The ‘sickie’ is looking healthier than ever but high absentee rates could be costing your business dearly. We all fall sick from time to time – that’s a given. But industry research shows absenteeism costs the Australian economy around $33 billion annually in payroll and lost productivity costs. Most employers plan for a certain level of absenteeism. The problem area lies with employees who ‘pull a sickie’ more often than not, phoning in sick when they’re perfectly capable of coming to work. These sickie-prone employees typically dish up some far-fetched excuses – especially when the sick leave tally starts to mount. The five poorest sick leave excuses reported by Robert Half clients include:
- “My dog ate my shoes”
- "I’ve accidentally locked myself in the house"
- “I thought it was a public holiday"
- "I missed getting off at the right train station”
- "My car handbrake broke and it rolled down the hill into a stop sign”

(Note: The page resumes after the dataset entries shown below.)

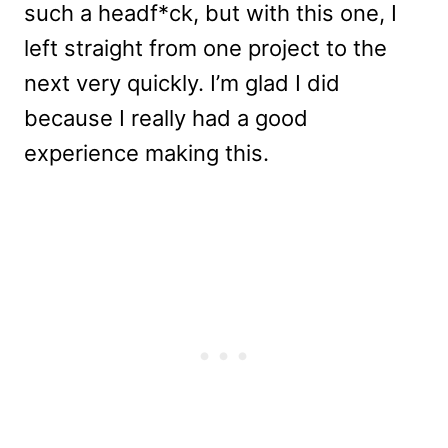
such a headf*ck, but with this one, I
left straight from one project to the
next very quickly. I’m glad I did
because I really had a good
experience making this.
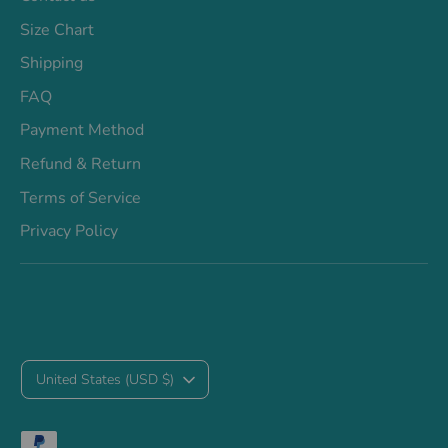
Size Chart
Shipping
FAQ
Payment Method
Refund & Return
Terms of Service
Privacy Policy
C
United States (USD $)
u
Payment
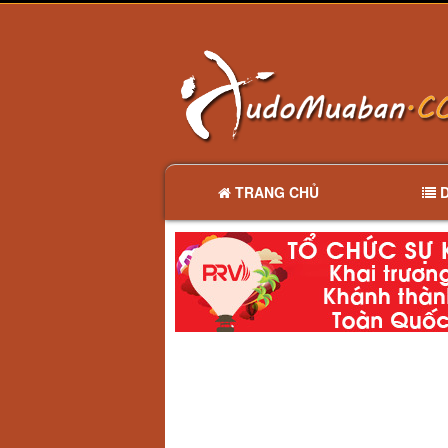
TRANG CHỦ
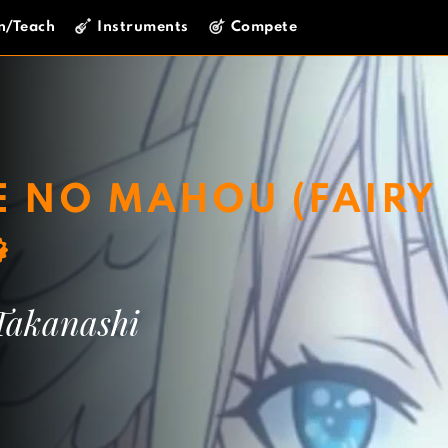
n/Teach
Instruments
Compete
E NO MAHOU (FAIRY
Takanashi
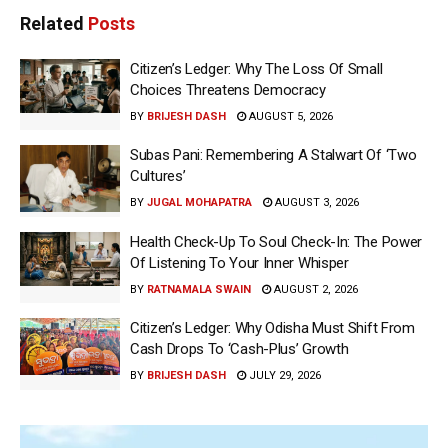
Related
Posts
Citizen’s Ledger: Why The Loss Of Small
Choices Threatens Democracy
BY
BRIJESH DASH
AUGUST 5, 2026
Subas Pani: Remembering A Stalwart Of ‘Two
Cultures’
BY
JUGAL MOHAPATRA
AUGUST 3, 2026
Health Check-Up To Soul Check-In: The Power
Of Listening To Your Inner Whisper
BY
RATNAMALA SWAIN
AUGUST 2, 2026
Citizen’s Ledger: Why Odisha Must Shift From
Cash Drops To ‘Cash-Plus’ Growth
BY
BRIJESH DASH
JULY 29, 2026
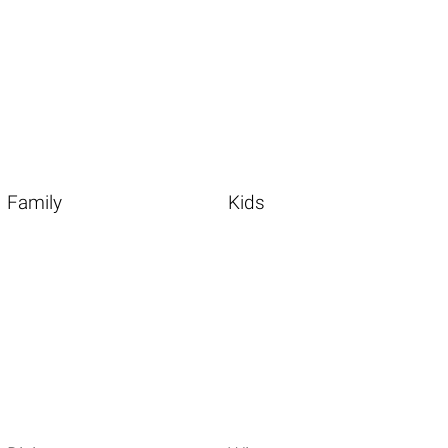
Family
Kids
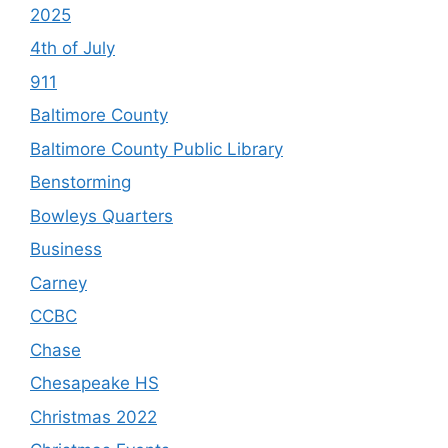
2025
4th of July
911
Baltimore County
Baltimore County Public Library
Benstorming
Bowleys Quarters
Business
Carney
CCBC
Chase
Chesapeake HS
Christmas 2022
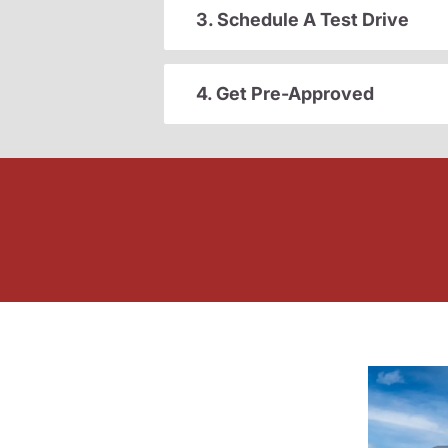
3. Schedule A Test Drive
4. Get Pre-Approved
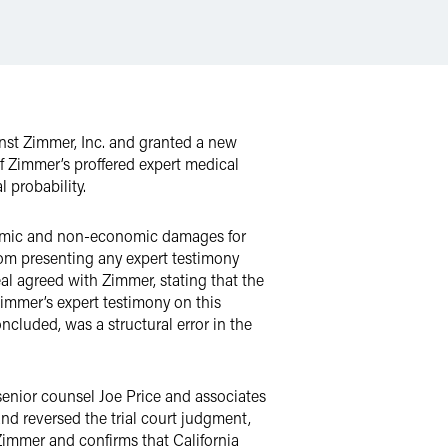
inst Zimmer, Inc. and granted a new
 of Zimmer’s proffered expert medical
 probability.
conomic and non-economic damages for
rom presenting any expert testimony
peal agreed with Zimmer, stating that the
 Zimmer’s expert testimony on this
oncluded, was a structural error in the
senior counsel Joe Price and associates
d reversed the trial court judgment,
 Zimmer and confirms that California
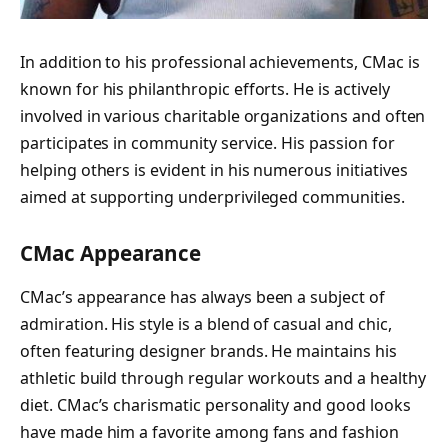
In addition to his professional achievements, CMac is
known for his philanthropic efforts. He is actively
involved in various charitable organizations and often
participates in community service. His passion for
helping others is evident in his numerous initiatives
aimed at supporting underprivileged communities.
CMac Appearance
CMac’s appearance has always been a subject of
admiration. His style is a blend of casual and chic,
often featuring designer brands. He maintains his
athletic build through regular workouts and a healthy
diet. CMac’s charismatic personality and good looks
have made him a favorite among fans and fashion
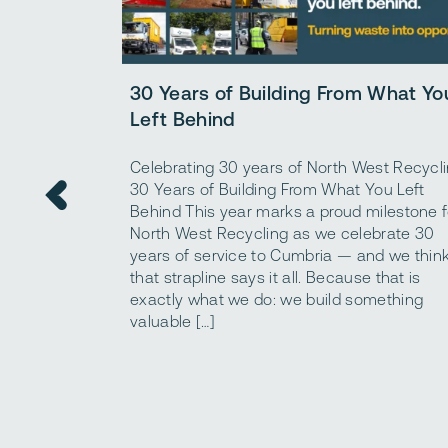
30 Years of Building From What Yo
Left Behind
Celebrating 30 years of North West Recycl
30 Years of Building From What You Left
Behind This year marks a proud milestone f
North West Recycling as we celebrate 30
years of service to Cumbria — and we thin
that strapline says it all. Because that is
exactly what we do: we build something
valuable […]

Reading these excuses, they all sound pretty funny. However, it’s not such a laughing matter when you’re the employer footing the bill for unnecessary sick leave. When you hire a new employee, the very least you expect is that they’ll show up for work and put in a decent effort. It’s a fair trade for a regular wage. But sometimes, even with the best of efforts, employers make poor recruitment choices.
The danger of hiring staff who take too many ‘sickies’
Unmotivated employees, who repeatedly avoid coming in to work, can have a seriously negative impact on a business in terms of lost productivity and reduced morale – and that’s not even considering the direct cost of paid sick leave.
Hiring the right staff
The 2015 Robert Half Salary Guide found 65% of Human Resources (HR) executives in Australia have hired an employee whose performance didn’t meet expectations. With 10 per cent of employee turnover attributed to poor hiring decisions – a watertight recruitment process is a good investment. The key to avoiding unnecessary staff absentee costs is to recruit reliable employees who have a strong work ethos and take pride in their job. These are not always easy traits to identify during the interview process, when candidates are actively trying to promote themselves. Checking past job references can be time-consuming but it could pay dividends if a former employer spills the beans on a candidate’s repeat history of over-the-top absenteeism.